I have already found two definitions for a Baer group.
$G$ is a Baer group if it is generated by all cyclic subnormal subgroups.
$G$ is a Baer group if every cyclic subgroup is subnormal.
I want to prove the equivalence of the two definitions. Obviously, (2) implies (1). Please help me with the converse.
Claim. If group is generated by cyclic subnormal groups, then every finitely generated subgroup is subnormal.
Proof. Let $A, B < G$ be f. g., nilpotent, and subnormal. We want to prove that $C := \langle A, B \rangle$ has this properties. (Then every cyclic will be subnormal, because every subgroup of nilpotent group is subnormal — it's easy).
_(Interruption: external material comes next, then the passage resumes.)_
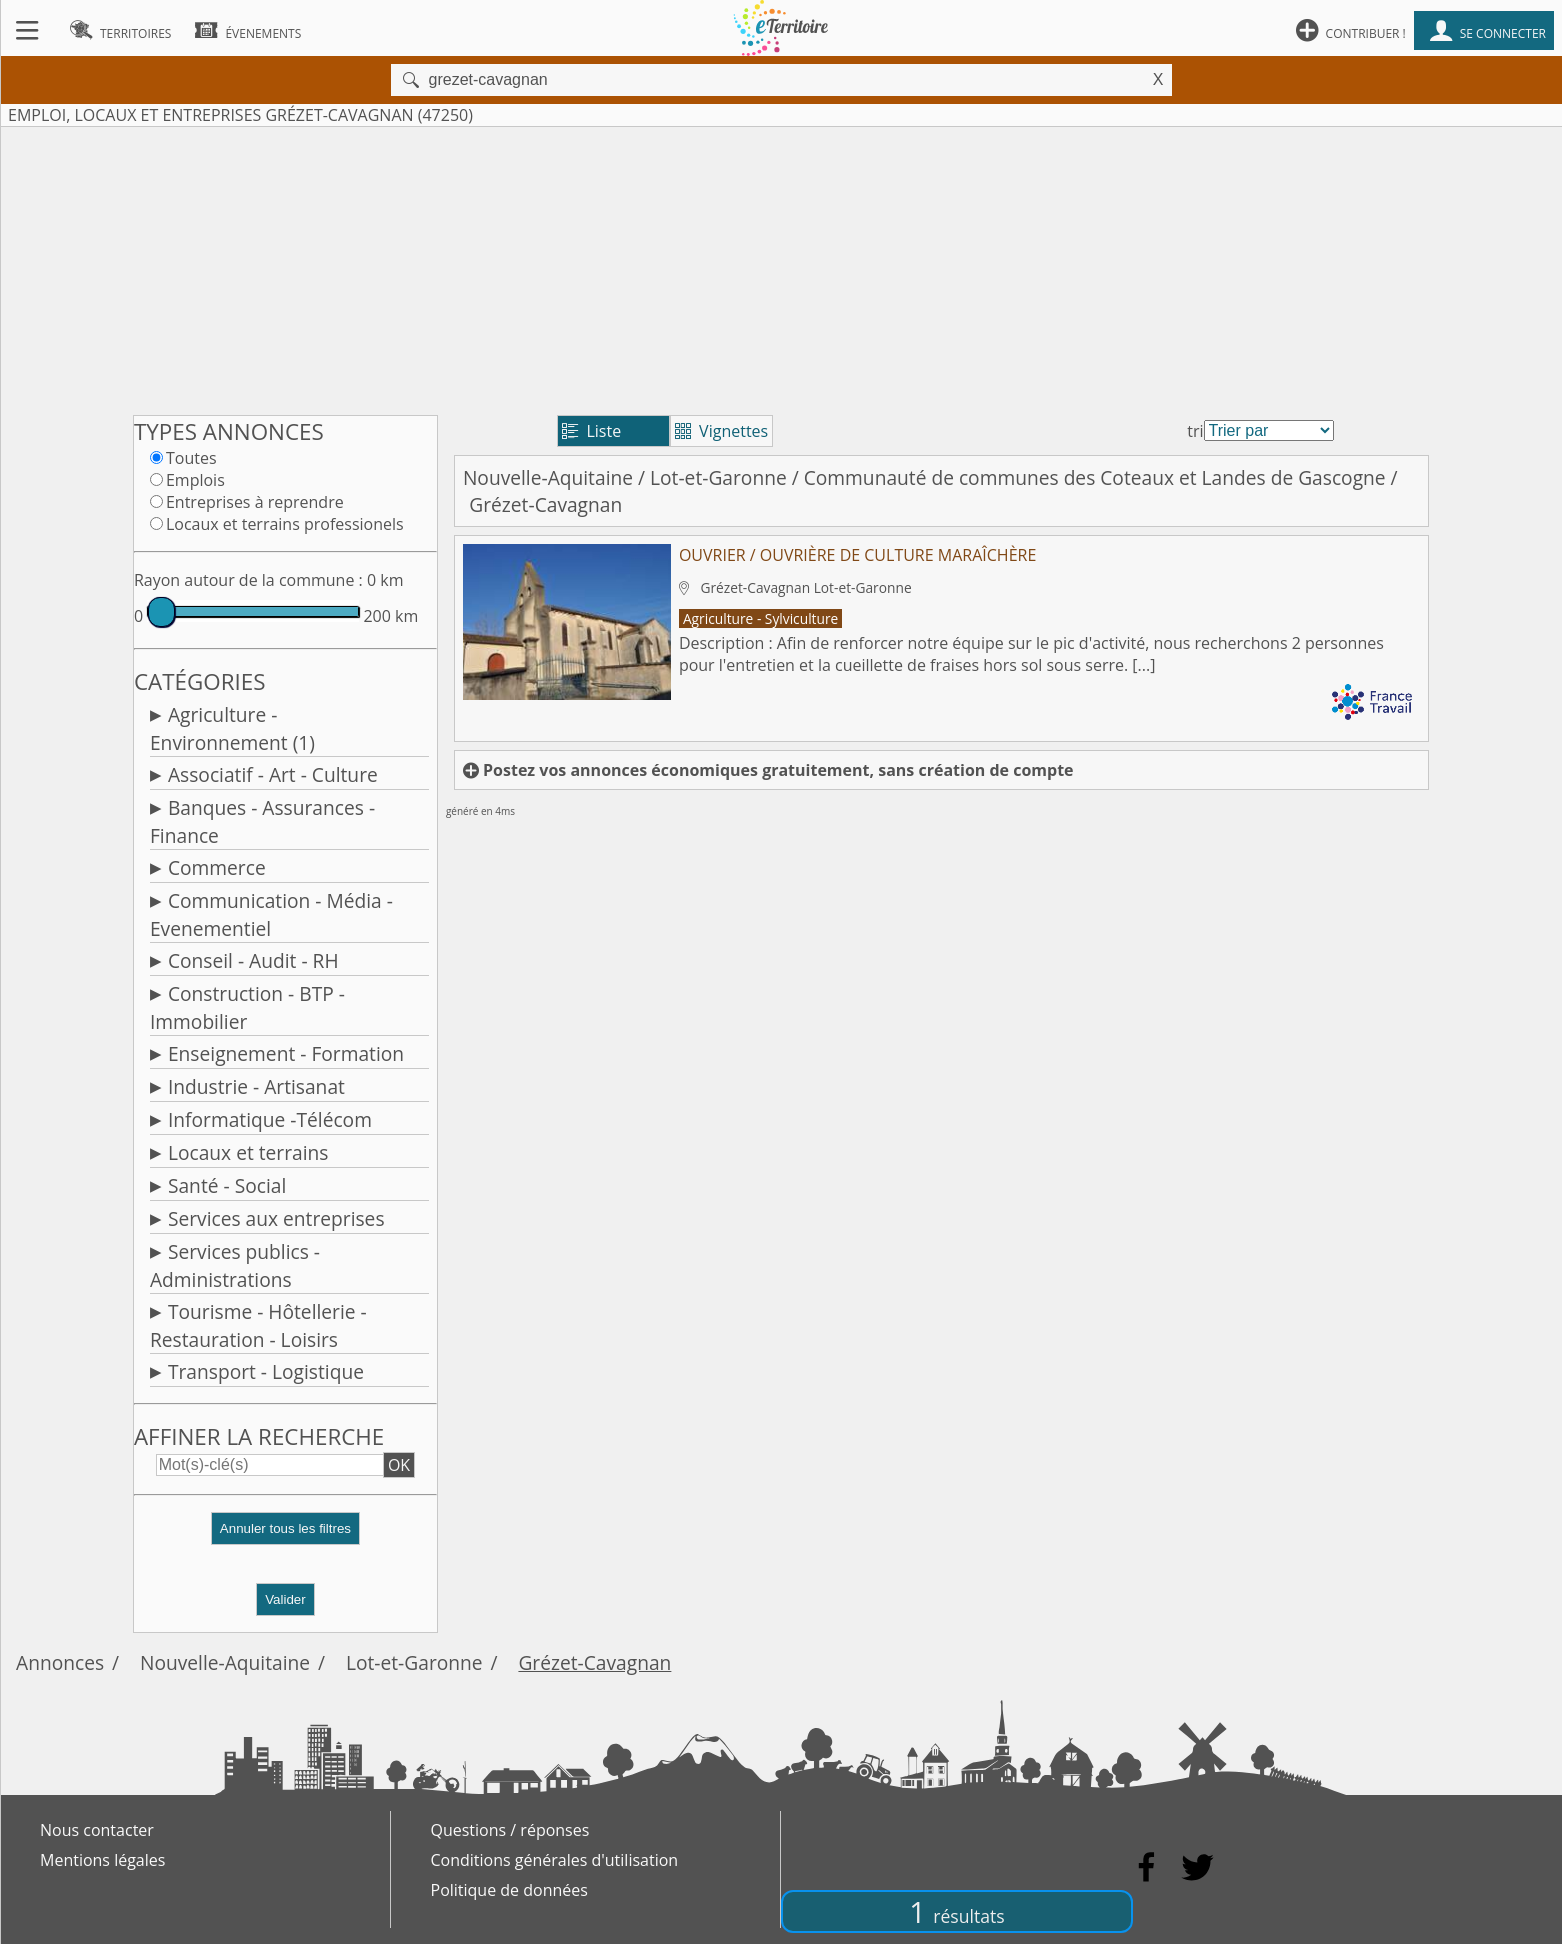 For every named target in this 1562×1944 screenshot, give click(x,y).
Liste (591, 431)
First, note that $C$ lies in Hirsch radical — more or less by definition, therefore (locally, but this doesn't matter because it is f. g.) nilpotent.
Now you want to prove that $C$ is subnormal. I'll sketch the proof, it's pretty straightforward.
Let's look at some subnormal chain from $A$ to $G$, $A = U_0 \lhd \dots \lhd U_k = G$. First, replace $A$ by $A' = A^C$, so that $A' \lhd C$. Look at partial subnormal chain $A^{U_i}$. Take $B$-invariant subgroups of them; it's also subnormal chain, say, $V_i$, going from $A$ to $A^G$. Finally observe that $V_i \lhd V_{i+1} B$, $B$ subnormal in $V_{i+1} K$. It immediately gives that $V_i B$ is subnormal in $V_{i+1} B$, and because $A^G B$ is subnormal in $G$ we're done.
I guess it's written in Baer's articles near late 40s somewhere, but I do not remember particular reference.